Mesparrow déjà, parce que c’est un peu l’ovni de la programmation et que j’ai hâte de voir les réactions du public. Sinon c’est vraiment Reeps One mon coup de cœur. À seulement 23 ans, il est constamment en recherche, il a une sorte d’aura auprès de tous les beatboxers, pourtant il est resté humble et très cool. Quand on le voit en live, sur les championnats en Angleterre par exemple, c’est le seul mec qui arrive et fait des compositions de deux minutes alors que tous les autres organisent des réponses de 30 secondes environ. C’est la première fois qu’il vient en France pour présenter son show avec un vidéaste, il a bossé sur de la cinétique, chaque fréquence qu’il utilisera aura une répercussion directe sur la vidéo projetée soit avec du sable, de la peinture…

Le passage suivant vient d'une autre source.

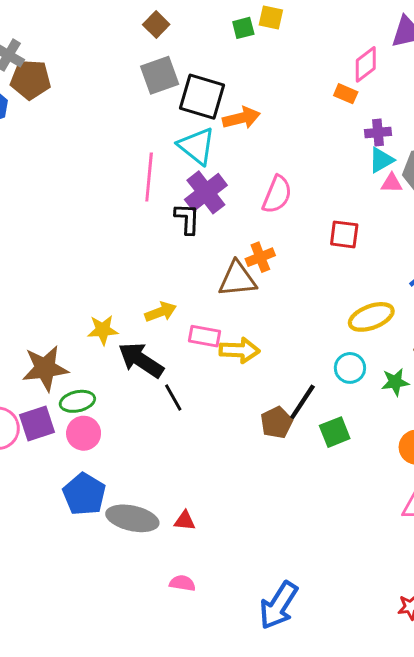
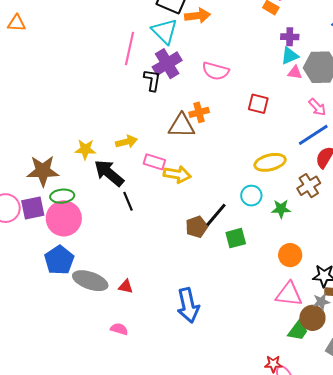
pink semicircle: (277, 195) -> (216, 71), turned 76
pink circle: (84, 433) -> (64, 218), size x1.5
blue arrow: (278, 605) -> (188, 305), moved, turned -52

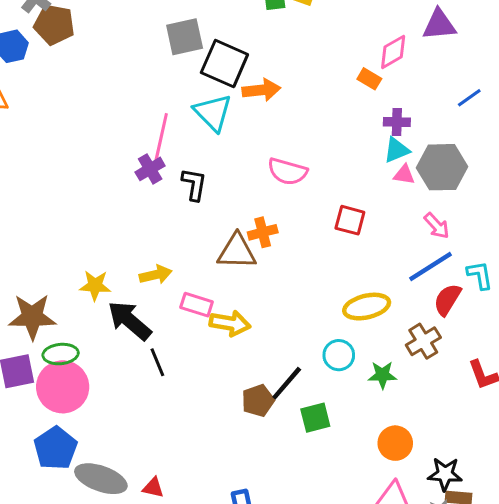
purple cross: (167, 64) -> (150, 169), moved, size x0.7

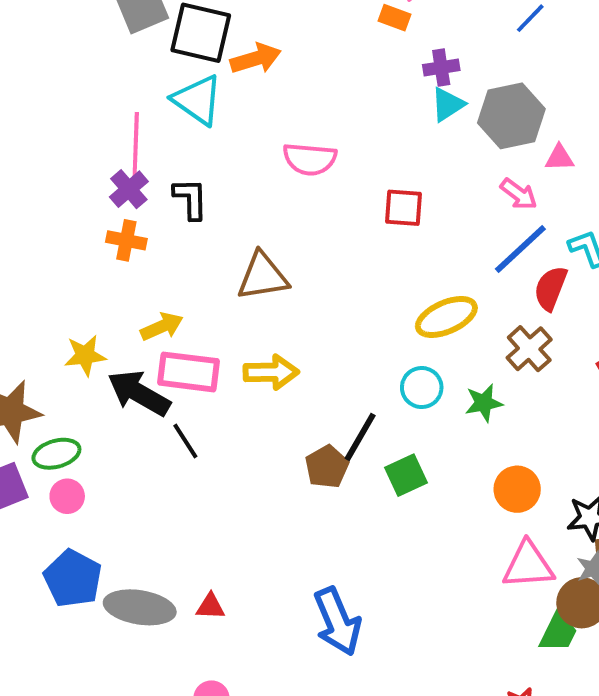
pink triangle: (404, 175) -> (559, 158), moved
orange cross: (263, 232) -> (126, 240), moved, turned 36
pink rectangle: (197, 305) -> (189, 372), moved, size x1.4
pink circle: (63, 387) -> (67, 496), size x0.5

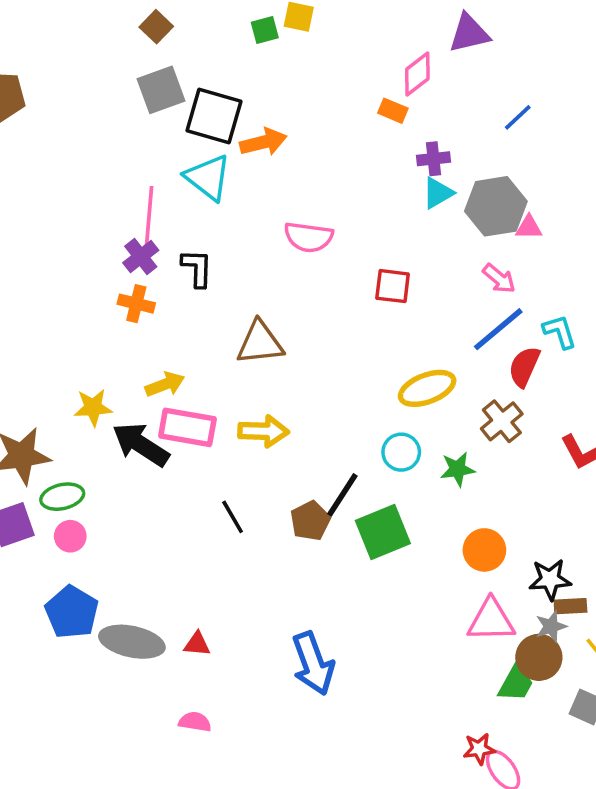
pink triangle: (559, 158) -> (529, 227), moved
black line: (185, 441) -> (233, 517), moved
green square: (406, 475) -> (383, 532), size x1.4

Tu peux nous en dire plus sur Lévi Flow ?
C’est une des découvertes du festival, un Dijonnais dont on ignorait l’existence, un mec qui est sorti de sa chambre et qui beatboxe. On ne l’avait jamais vu à aucun atelier, il n’a jamais fait le festival. Au départ il est saxophoniste et il s’est mis au beatbox il n’y a pas très longtemps. Il allie donc ces deux choses en live. C’est lui qui est venu nous voir spontanément pour nous proposer ce projet. C’est très rare que les mecs viennent te voir comme ça à Dijon, c’est même la première fois que ça arrive.

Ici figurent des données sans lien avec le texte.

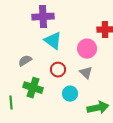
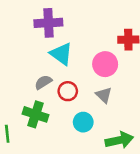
gray semicircle: (25, 61) -> (43, 82), moved

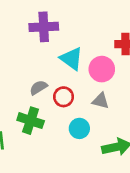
cyan triangle: (61, 54) -> (71, 59), moved
gray triangle: (104, 95) -> (100, 101), turned -30

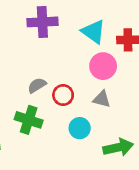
cyan triangle: (71, 59) -> (93, 32), moved

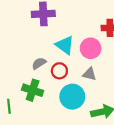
cyan triangle: (93, 32) -> (65, 45), moved
cyan circle: (80, 128) -> (72, 97), size x1.5

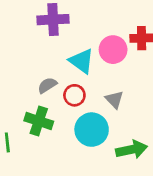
pink circle: (91, 48) -> (113, 50), moved
gray triangle: (89, 74) -> (114, 100), turned 32

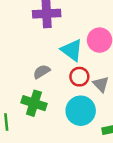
red circle: (74, 95) -> (79, 77), moved

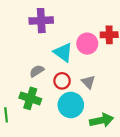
red circle: (79, 77) -> (62, 81), moved

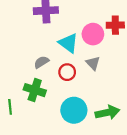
gray triangle: (88, 82) -> (93, 63), moved
cyan circle: (71, 105) -> (74, 110), moved

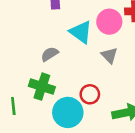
red circle: (67, 72) -> (90, 94), moved
cyan circle: (74, 110) -> (68, 112), moved

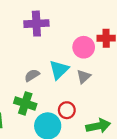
cyan triangle: (81, 32) -> (59, 70), moved, turned 40
gray triangle: (109, 55) -> (84, 76), turned 32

C’est déjà la 6ième édition cette année. Vous pensez avoir véritablement un public qui vous suit ? C’est pas un peu compliqué de renouveler la programmation d’un tel festival ?
C’est un questionnement qu’on a pratiquement depuis le début. Après la première édition, qui était couplée avec le deuxième championnat de France de beatbox, on s’est demandé si on pouvait continuer à porter le festival l’année suivante, sans le championnat. On a décidé de tenir le pari et ça a marché, mais la question s’est ensuite posée chaque année. Il se trouve que nous avons pour l’instant réussi à trouver des têtes d’affiche capables de remplir la grande salle de La Vapeur et c’est principalement ce point qui devient problématique. Dans un montage de projet comme celui-ci, l’économie est toute petite et la billetterie est une part importante dans le budget du festival, donc on peut difficilement se passer d’une grande salle à La Vapeur. C’est plutôt à ce niveau qu’il y aura peut-être des changements l’année prochaine parce qu’en beatbox, à part Rahzel -qui ne viendra jamais- on a déjà eu Kenny Muhammad, Bauchklang, Reeps One, Kid Lucky… ça fait un bon paquet de têtes d’affiche et il n’y en a pas tellement d’autres finalement. On va voir comment se passe cette édition et éventuellement nous repasserons sur un autre format de festival, avec peut-être plus de créations, sur de plus petites jauges…

– Propos recueillis par Sophie Brignoli
Photos : DR 

 Human Beatbox Festival, du 04 au 07 avril à Dijon.